### Required work
In the listing that follows, count every line with the word "image" in it and write only the total.

### Raw data
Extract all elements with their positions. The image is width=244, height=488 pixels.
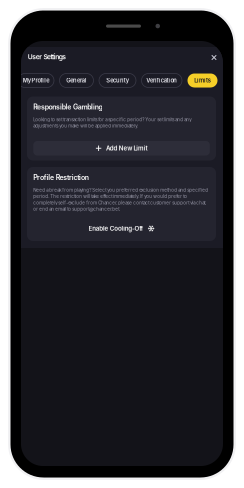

...

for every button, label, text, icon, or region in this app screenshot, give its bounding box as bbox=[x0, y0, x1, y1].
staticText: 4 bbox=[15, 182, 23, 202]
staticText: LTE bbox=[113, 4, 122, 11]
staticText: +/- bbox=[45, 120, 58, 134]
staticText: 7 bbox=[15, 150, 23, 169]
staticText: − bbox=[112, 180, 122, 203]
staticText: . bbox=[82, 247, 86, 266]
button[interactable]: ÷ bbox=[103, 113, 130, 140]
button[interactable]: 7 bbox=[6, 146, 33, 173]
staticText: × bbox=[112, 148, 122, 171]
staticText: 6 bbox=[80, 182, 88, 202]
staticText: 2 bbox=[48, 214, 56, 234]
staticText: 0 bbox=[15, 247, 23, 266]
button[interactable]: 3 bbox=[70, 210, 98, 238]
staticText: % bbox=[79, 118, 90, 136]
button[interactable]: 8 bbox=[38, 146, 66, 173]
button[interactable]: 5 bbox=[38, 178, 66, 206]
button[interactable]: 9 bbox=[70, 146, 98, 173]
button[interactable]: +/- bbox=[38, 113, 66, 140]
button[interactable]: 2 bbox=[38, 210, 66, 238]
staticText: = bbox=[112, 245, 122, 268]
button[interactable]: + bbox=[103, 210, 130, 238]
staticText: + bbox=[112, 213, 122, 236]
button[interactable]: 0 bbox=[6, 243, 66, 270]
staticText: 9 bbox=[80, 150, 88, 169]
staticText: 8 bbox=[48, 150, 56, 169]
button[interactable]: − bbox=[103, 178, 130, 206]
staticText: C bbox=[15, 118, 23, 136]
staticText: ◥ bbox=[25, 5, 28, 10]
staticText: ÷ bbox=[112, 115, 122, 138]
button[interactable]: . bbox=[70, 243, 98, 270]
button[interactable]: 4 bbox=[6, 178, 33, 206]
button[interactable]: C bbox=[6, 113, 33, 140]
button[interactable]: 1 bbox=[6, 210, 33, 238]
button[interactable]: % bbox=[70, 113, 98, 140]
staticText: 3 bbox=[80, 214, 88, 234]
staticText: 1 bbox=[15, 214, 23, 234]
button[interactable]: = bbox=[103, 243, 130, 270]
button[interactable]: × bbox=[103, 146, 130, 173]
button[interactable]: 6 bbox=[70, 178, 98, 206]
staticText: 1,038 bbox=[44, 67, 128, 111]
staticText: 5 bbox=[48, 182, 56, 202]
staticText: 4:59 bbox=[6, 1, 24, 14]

* * *

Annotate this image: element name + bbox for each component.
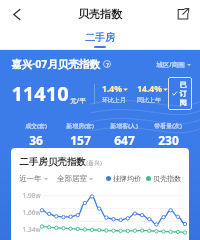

### Answer
2